Study material START

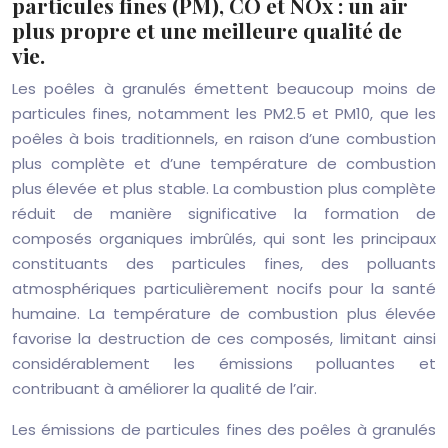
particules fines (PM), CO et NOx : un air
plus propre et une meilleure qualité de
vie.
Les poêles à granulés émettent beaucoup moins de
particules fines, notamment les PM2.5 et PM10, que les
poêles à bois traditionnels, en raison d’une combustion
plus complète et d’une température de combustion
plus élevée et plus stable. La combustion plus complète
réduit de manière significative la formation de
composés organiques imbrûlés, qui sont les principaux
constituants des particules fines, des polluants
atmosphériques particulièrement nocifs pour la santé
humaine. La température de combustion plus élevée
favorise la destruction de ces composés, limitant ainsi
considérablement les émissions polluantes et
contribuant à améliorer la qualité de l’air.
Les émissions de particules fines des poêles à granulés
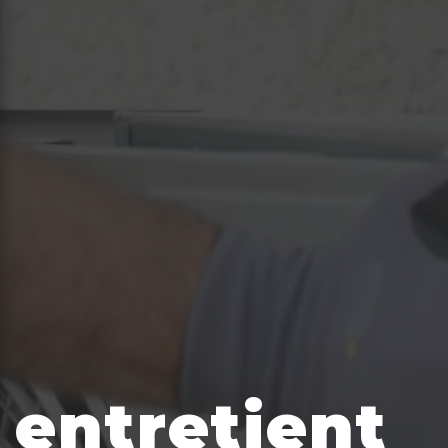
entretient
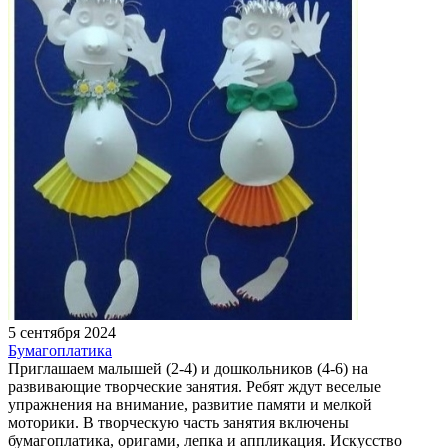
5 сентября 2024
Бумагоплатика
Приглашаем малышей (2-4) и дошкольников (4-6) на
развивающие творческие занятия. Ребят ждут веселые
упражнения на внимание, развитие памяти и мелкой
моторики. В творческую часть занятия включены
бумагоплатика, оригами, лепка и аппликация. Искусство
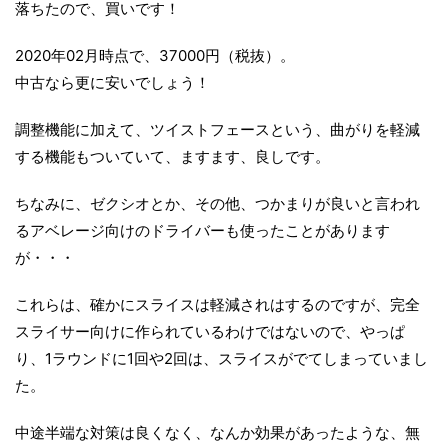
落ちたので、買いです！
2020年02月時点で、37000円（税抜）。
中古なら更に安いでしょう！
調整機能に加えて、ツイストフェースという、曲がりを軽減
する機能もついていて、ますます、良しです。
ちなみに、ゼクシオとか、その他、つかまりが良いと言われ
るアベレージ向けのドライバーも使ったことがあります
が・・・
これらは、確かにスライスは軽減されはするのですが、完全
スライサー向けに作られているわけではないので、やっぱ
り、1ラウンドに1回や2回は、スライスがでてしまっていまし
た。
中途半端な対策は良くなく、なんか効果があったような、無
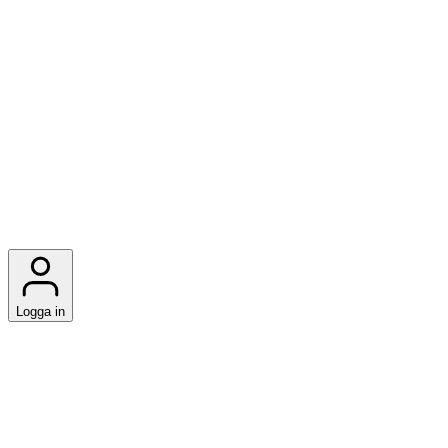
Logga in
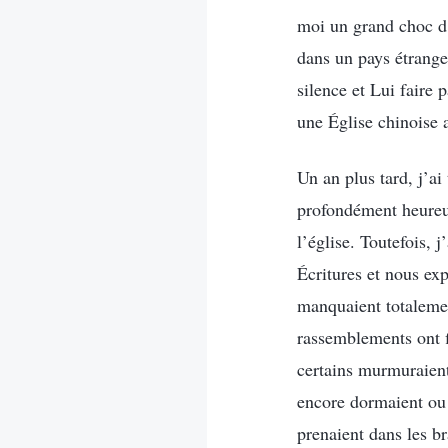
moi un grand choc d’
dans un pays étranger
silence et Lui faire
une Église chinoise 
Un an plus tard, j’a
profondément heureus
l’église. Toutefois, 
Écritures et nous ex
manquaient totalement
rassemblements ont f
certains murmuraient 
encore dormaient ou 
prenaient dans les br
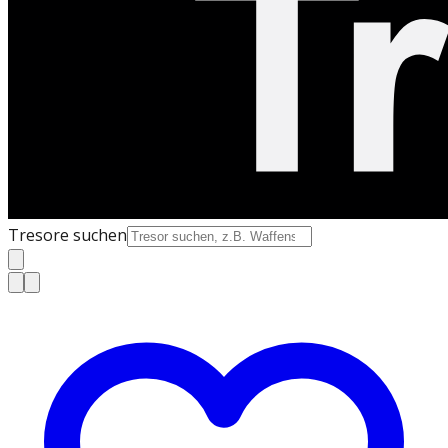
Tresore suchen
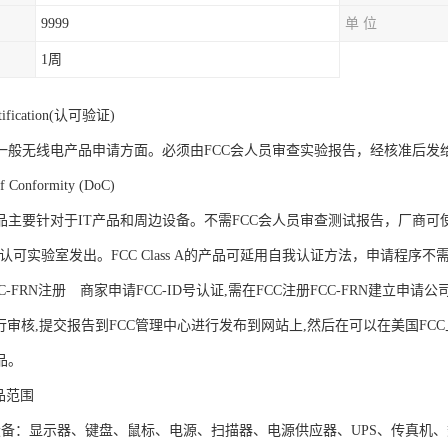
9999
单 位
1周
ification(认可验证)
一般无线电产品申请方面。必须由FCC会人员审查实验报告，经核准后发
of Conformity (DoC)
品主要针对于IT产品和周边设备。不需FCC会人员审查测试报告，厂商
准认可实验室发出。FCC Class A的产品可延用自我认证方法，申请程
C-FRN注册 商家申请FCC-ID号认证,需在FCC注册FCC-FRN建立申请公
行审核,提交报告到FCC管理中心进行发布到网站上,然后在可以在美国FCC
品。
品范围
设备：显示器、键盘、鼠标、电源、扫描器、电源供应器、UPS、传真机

Study material END

▶ _Task instructions_:
Nothing may be altered when you restate the records, but every picture must be dropped.

▶ _Written response_:
particules fines (PM), CO et NOx : un air
plus propre et une meilleure qualité de
vie.
Les poêles à granulés émettent beaucoup moins de
particules fines, notamment les PM2.5 et PM10, que les
poêles à bois traditionnels, en raison d’une combustion
plus complète et d’une température de combustion
plus élevée et plus stable. La combustion plus complète
réduit de manière significative la formation de
composés organiques imbrûlés, qui sont les principaux
constituants des particules fines, des polluants
atmosphériques particulièrement nocifs pour la santé
humaine. La température de combustion plus élevée
favorise la destruction de ces composés, limitant ainsi
considérablement les émissions polluantes et
contribuant à améliorer la qualité de l’air.
Les émissions de particules fines des poêles à granulés
entretient
5 сентября 2024
Бумагоплатика
Приглашаем малышей (2-4) и дошкольников (4-6) на
развивающие творческие занятия. Ребят ждут веселые
упражнения на внимание, развитие памяти и мелкой
моторики. В творческую часть занятия включены
бумагоплатика, оригами, лепка и аппликация. Искусство
落ちたので、買いです！
2020年02月時点で、37000円（税抜）。
中古なら更に安いでしょう！
調整機能に加えて、ツイストフェースという、曲がりを軽減
する機能もついていて、ますます、良しです。
ちなみに、ゼクシオとか、その他、つかまりが良いと言われ
るアベレージ向けのドライバーも使ったことがあります
が・・・
これらは、確かにスライスは軽減されはするのですが、完全
スライサー向けに作られているわけではないので、やっぱ
り、1ラウンドに1回や2回は、スライスがでてしまっていまし
た。
中途半端な対策は良くなく、なんか効果があったような、無
Logga in
moi un grand choc d’
dans un pays étranger
silence et Lui faire
une Église chinoise 
Un an plus tard, j’a
profondément heureus
l’église. Toutefois, 
Écritures et nous ex
manquaient totalement
rassemblements ont f
certains murmuraient 
encore dormaient ou 
prenaient dans les br
Tresore suchen
9999
单 位
1周
ification(认可验证)
一般无线电产品申请方面。必须由FCC会人员审查实验报告，经核准后发
of Conformity (DoC)
品主要针对于IT产品和周边设备。不需FCC会人员审查测试报告，厂商
准认可实验室发出。FCC Class A的产品可延用自我认证方法，申请程
C-FRN注册 商家申请FCC-ID号认证,需在FCC注册FCC-FRN建立申请公
行审核,提交报告到FCC管理中心进行发布到网站上,然后在可以在美国FCC
品。
品范围
设备：显示器、键盘、鼠标、电源、扫描器、电源供应器、UPS、传真机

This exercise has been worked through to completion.